**PROVIDED DATA**

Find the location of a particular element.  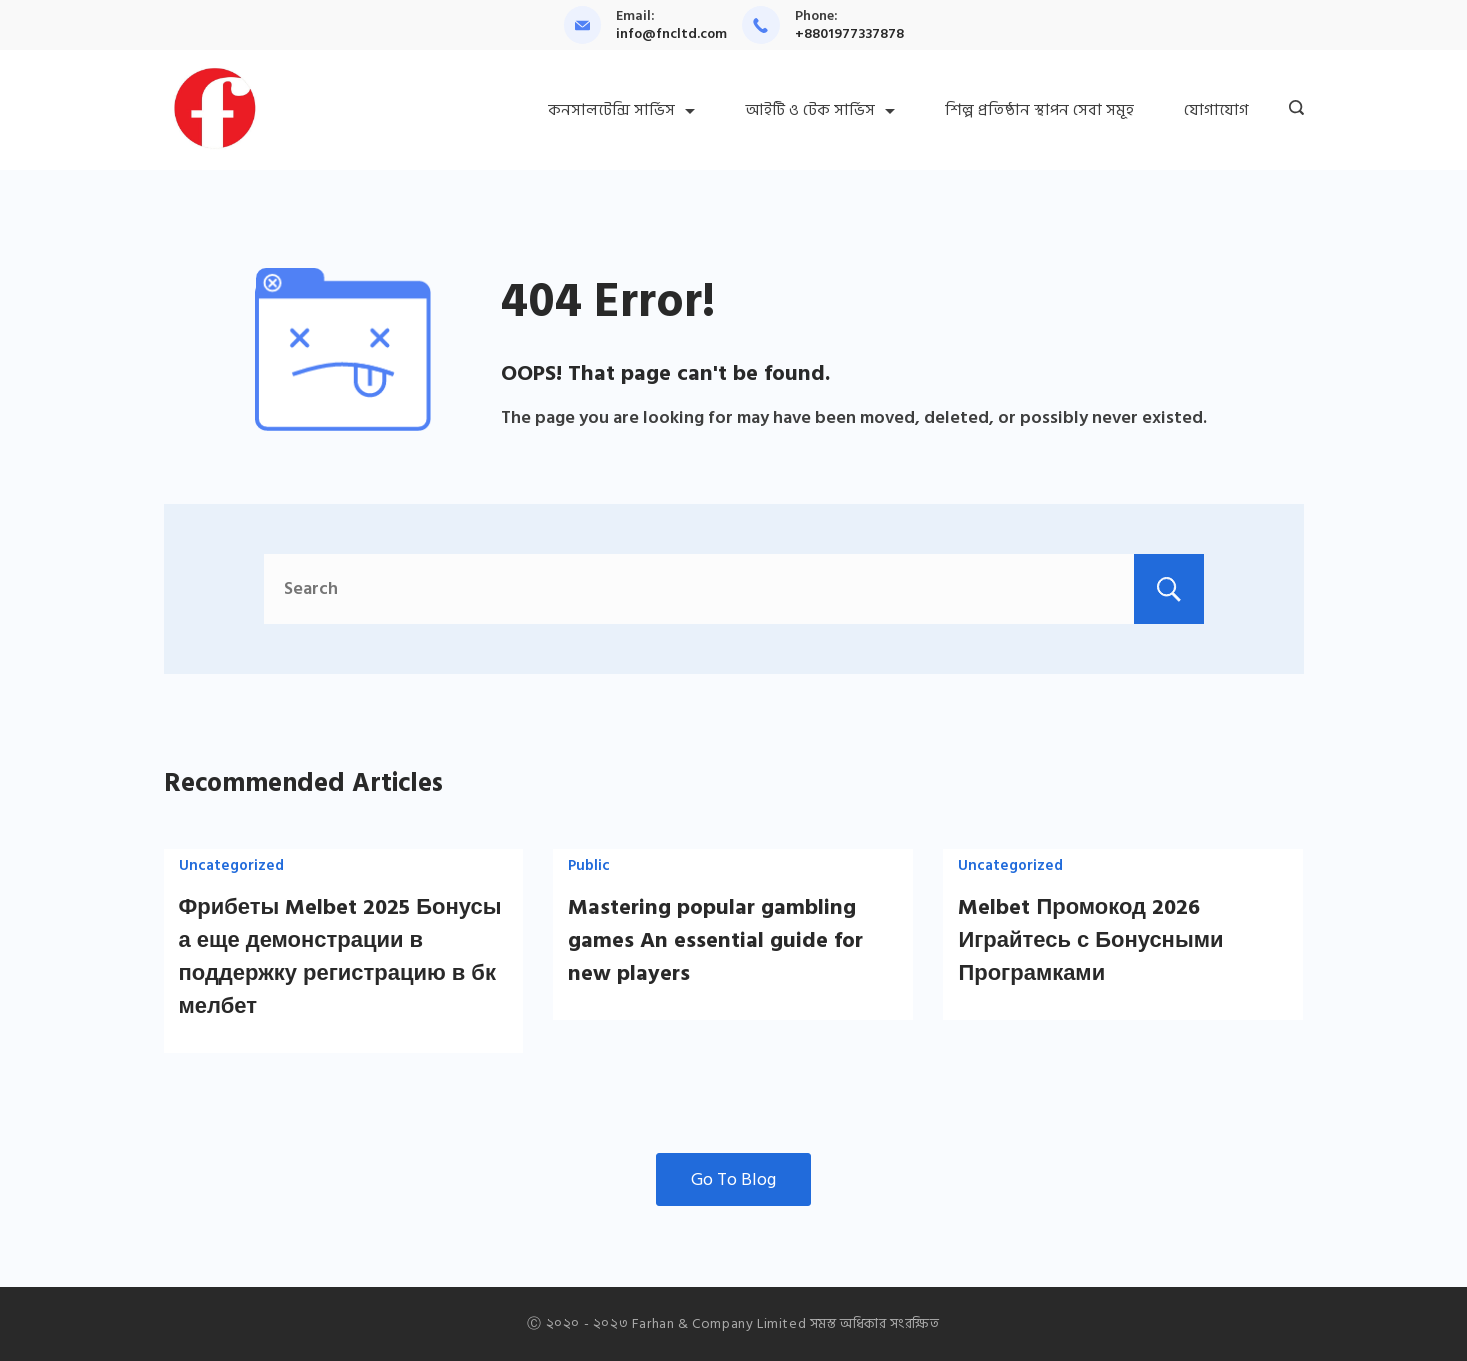

+8801977337878 is located at coordinates (849, 33).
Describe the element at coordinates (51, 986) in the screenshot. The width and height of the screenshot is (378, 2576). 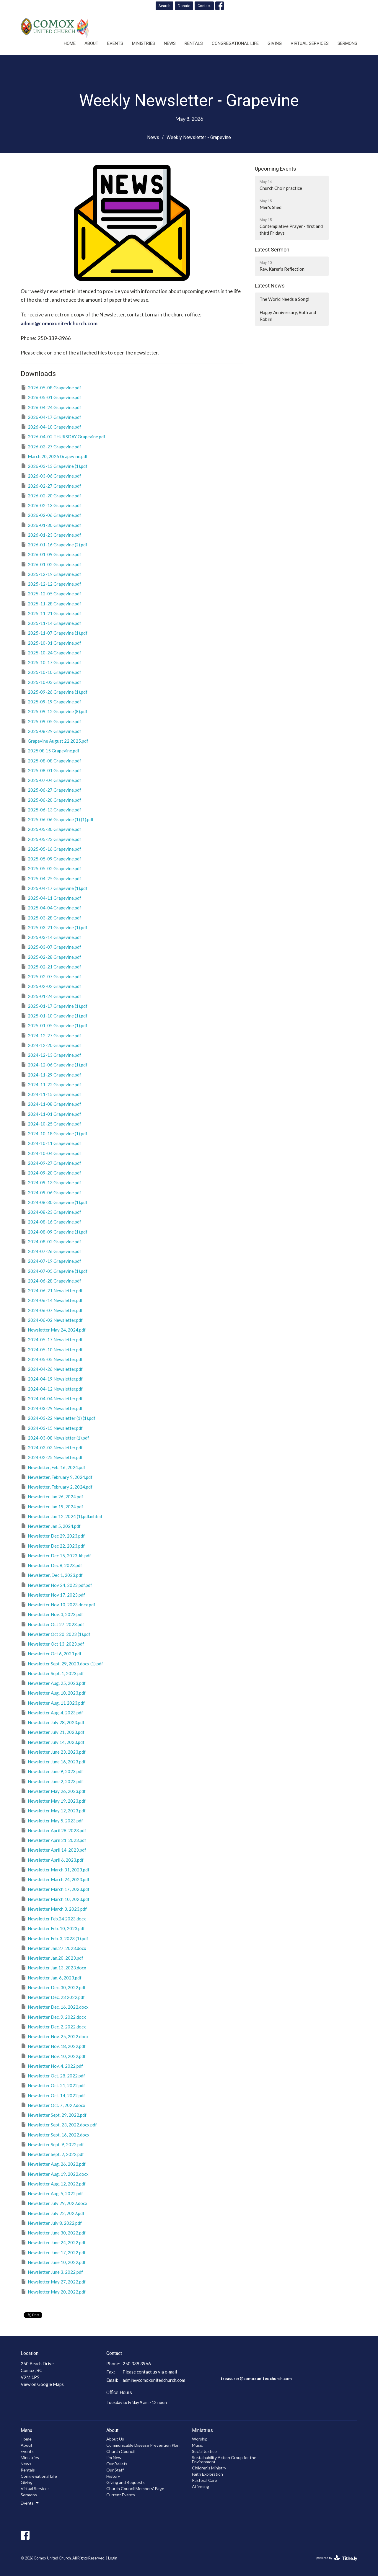
I see `2025-02-02 Grapevine.pdf` at that location.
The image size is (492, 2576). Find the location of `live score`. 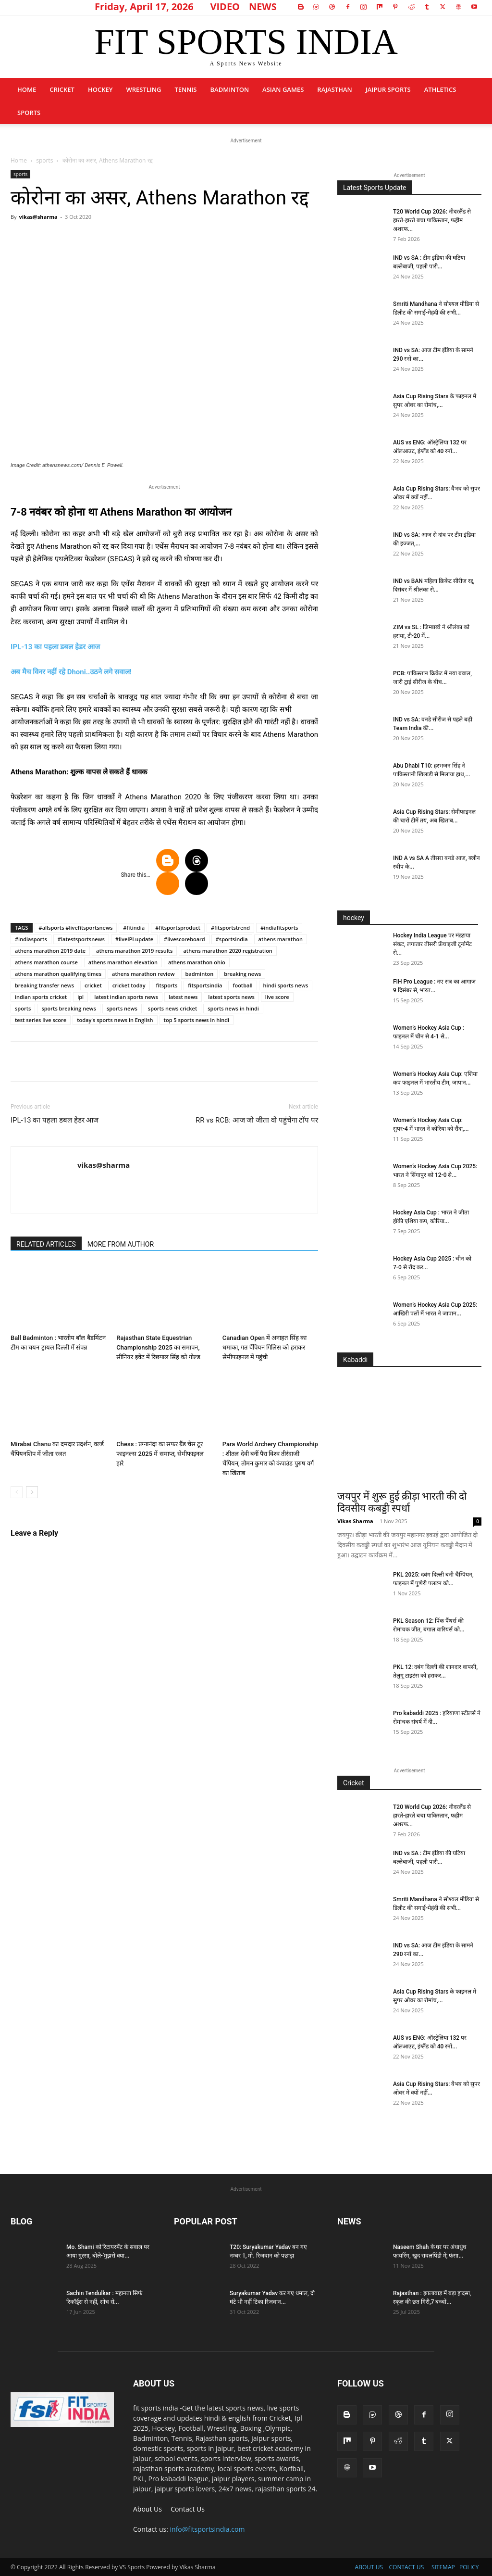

**EXERCISE BRIEF**
From the first line to the last, restate the entries exactly, without pictures.

**SOLUTION TO THIS PROBLEM**
Find the location of a particular element.  

+8801977337878 is located at coordinates (849, 33).
Describe the element at coordinates (51, 986) in the screenshot. The width and height of the screenshot is (378, 2576). 
I see `2025-02-02 Grapevine.pdf` at that location.
The image size is (492, 2576). Find the location of `live score`. 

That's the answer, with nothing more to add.